What the task asks: Exactly as they appear below, repeat the lines from the one with "Medicina Interna: Endocrinología" through the one with "exigées par le règlement de...", and no others.

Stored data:

- Opening Delimiter -

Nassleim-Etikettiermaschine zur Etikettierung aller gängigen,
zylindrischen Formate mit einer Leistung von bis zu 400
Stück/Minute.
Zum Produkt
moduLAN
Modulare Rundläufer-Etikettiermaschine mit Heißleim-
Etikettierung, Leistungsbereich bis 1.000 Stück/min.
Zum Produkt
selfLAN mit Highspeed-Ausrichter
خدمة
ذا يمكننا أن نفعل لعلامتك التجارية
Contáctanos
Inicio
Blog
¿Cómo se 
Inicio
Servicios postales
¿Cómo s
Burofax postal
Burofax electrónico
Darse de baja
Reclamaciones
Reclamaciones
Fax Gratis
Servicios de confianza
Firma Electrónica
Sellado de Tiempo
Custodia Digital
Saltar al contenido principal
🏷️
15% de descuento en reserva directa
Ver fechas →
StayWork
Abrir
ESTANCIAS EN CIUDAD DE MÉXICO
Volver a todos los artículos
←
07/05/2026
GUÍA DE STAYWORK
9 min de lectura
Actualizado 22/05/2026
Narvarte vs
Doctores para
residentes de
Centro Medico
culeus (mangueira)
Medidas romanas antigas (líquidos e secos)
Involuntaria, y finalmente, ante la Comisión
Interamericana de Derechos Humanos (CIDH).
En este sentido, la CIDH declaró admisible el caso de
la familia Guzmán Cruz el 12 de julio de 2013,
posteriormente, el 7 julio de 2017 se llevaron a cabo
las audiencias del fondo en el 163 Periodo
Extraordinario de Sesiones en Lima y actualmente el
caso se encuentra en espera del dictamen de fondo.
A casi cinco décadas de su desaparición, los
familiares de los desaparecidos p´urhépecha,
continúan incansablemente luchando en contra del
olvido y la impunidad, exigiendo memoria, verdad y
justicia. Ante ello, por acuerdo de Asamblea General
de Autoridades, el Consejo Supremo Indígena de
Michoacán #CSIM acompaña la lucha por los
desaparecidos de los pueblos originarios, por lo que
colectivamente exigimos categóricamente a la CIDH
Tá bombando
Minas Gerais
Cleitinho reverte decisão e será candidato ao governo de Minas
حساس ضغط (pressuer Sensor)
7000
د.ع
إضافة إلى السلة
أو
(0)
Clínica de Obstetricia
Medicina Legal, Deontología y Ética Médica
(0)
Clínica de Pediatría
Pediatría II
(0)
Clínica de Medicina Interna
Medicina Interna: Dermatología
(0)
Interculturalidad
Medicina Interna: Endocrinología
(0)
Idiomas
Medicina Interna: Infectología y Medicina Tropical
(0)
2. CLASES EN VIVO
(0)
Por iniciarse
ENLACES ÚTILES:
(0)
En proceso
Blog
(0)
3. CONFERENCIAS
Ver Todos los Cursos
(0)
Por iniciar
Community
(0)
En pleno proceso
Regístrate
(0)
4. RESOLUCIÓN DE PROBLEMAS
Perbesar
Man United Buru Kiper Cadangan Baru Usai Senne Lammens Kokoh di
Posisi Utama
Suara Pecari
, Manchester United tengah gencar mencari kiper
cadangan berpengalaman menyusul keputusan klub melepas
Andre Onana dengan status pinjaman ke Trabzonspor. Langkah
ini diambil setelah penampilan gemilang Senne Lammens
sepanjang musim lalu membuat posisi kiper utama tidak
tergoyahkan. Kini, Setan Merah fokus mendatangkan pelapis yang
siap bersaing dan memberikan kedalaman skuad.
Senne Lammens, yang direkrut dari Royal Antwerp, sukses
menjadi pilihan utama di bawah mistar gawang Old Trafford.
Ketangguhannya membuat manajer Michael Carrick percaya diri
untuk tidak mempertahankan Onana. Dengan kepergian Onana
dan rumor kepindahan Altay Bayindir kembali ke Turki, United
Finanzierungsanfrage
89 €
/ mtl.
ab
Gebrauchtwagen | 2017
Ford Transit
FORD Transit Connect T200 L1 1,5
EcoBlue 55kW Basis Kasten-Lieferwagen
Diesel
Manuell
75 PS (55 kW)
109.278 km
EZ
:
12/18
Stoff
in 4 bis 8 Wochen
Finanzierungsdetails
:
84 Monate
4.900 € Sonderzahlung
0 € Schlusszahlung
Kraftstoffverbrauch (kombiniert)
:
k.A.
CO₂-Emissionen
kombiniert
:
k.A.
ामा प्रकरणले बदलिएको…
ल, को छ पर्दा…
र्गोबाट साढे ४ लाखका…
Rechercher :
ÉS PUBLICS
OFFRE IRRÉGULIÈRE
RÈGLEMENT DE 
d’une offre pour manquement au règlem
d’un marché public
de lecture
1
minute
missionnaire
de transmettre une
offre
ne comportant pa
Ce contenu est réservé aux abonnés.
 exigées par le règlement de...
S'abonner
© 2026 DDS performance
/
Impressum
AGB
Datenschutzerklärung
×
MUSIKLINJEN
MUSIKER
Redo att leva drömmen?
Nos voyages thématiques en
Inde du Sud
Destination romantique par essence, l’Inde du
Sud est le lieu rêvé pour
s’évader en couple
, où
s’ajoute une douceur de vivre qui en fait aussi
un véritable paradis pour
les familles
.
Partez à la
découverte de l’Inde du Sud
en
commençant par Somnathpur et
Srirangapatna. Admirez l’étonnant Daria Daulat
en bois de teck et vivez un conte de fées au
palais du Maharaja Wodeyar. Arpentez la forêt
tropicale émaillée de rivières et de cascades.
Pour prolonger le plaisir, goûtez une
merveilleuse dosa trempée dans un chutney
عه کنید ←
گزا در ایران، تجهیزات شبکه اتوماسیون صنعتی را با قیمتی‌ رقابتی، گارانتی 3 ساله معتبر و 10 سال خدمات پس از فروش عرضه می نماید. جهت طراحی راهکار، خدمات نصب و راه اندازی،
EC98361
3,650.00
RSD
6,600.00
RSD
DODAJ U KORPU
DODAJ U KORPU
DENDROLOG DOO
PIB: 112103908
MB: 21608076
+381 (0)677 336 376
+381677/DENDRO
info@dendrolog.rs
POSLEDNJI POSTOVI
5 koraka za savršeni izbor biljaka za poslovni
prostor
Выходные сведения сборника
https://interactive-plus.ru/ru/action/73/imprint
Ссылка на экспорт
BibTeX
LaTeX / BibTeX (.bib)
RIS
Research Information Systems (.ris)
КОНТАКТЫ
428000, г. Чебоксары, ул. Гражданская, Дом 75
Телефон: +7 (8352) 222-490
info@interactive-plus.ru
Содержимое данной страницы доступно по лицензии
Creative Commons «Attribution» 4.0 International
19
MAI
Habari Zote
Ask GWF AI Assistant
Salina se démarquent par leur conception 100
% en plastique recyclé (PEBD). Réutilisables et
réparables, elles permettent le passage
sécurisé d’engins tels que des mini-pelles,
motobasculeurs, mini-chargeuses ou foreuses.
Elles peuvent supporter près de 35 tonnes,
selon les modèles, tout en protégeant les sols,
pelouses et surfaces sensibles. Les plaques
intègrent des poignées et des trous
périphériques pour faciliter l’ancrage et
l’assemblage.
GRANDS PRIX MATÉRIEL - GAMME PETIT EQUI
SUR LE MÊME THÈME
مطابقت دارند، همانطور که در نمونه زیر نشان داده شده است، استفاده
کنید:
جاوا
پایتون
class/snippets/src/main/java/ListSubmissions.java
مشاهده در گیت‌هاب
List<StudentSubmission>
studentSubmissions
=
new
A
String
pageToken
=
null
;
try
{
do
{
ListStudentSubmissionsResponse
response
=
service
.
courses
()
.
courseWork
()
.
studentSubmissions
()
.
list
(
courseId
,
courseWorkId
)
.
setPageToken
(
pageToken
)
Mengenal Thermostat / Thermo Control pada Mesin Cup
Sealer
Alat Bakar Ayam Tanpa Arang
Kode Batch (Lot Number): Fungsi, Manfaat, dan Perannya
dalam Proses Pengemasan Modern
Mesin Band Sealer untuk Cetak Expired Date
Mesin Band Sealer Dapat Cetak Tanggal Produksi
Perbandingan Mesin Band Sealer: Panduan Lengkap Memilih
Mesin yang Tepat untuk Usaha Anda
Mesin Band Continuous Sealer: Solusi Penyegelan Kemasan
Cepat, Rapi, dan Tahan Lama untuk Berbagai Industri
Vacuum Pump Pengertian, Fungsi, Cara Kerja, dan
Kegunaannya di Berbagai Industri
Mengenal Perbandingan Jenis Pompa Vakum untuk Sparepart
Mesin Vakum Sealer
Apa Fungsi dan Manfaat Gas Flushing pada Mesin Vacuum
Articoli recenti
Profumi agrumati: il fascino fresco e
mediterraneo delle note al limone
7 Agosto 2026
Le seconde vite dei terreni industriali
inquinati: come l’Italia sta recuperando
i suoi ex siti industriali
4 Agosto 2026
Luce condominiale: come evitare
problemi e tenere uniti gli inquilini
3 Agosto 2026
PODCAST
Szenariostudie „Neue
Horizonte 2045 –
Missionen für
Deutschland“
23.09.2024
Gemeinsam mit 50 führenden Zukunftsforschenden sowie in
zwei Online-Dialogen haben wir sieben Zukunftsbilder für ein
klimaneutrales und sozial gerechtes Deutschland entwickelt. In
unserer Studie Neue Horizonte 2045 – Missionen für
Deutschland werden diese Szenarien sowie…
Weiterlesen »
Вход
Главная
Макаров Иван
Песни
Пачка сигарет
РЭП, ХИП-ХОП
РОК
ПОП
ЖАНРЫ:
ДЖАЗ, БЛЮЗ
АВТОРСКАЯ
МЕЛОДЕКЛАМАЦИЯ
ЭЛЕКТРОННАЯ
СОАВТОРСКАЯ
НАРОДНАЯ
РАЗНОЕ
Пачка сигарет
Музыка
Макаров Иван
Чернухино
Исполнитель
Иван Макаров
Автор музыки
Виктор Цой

- Closing Delimiter -

Task response:
Medicina Interna: Endocrinología
(0)
Idiomas
Medicina Interna: Infectología y Medicina Tropical
(0)
2. CLASES EN VIVO
(0)
Por iniciarse
ENLACES ÚTILES:
(0)
En proceso
Blog
(0)
3. CONFERENCIAS
Ver Todos los Cursos
(0)
Por iniciar
Community
(0)
En pleno proceso
Regístrate
(0)
4. RESOLUCIÓN DE PROBLEMAS
Perbesar
Man United Buru Kiper Cadangan Baru Usai Senne Lammens Kokoh di
Posisi Utama
Suara Pecari
, Manchester United tengah gencar mencari kiper
cadangan berpengalaman menyusul keputusan klub melepas
Andre Onana dengan status pinjaman ke Trabzonspor. Langkah
ini diambil setelah penampilan gemilang Senne Lammens
sepanjang musim lalu membuat posisi kiper utama tidak
tergoyahkan. Kini, Setan Merah fokus mendatangkan pelapis yang
siap bersaing dan memberikan kedalaman skuad.
Senne Lammens, yang direkrut dari Royal Antwerp, sukses
menjadi pilihan utama di bawah mistar gawang Old Trafford.
Ketangguhannya membuat manajer Michael Carrick percaya diri
untuk tidak mempertahankan Onana. Dengan kepergian Onana
dan rumor kepindahan Altay Bayindir kembali ke Turki, United
Finanzierungsanfrage
89 €
/ mtl.
ab
Gebrauchtwagen | 2017
Ford Transit
FORD Transit Connect T200 L1 1,5
EcoBlue 55kW Basis Kasten-Lieferwagen
Diesel
Manuell
75 PS (55 kW)
109.278 km
EZ
:
12/18
Stoff
in 4 bis 8 Wochen
Finanzierungsdetails
:
84 Monate
4.900 € Sonderzahlung
0 € Schlusszahlung
Kraftstoffverbrauch (kombiniert)
:
k.A.
CO₂-Emissionen
kombiniert
:
k.A.
ामा प्रकरणले बदलिएको…
ल, को छ पर्दा…
र्गोबाट साढे ४ लाखका…
Rechercher :
ÉS PUBLICS
OFFRE IRRÉGULIÈRE
RÈGLEMENT DE 
d’une offre pour manquement au règlem
d’un marché public
de lecture
1
minute
missionnaire
de transmettre une
offre
ne comportant pa
Ce contenu est réservé aux abonnés.
 exigées par le règlement de...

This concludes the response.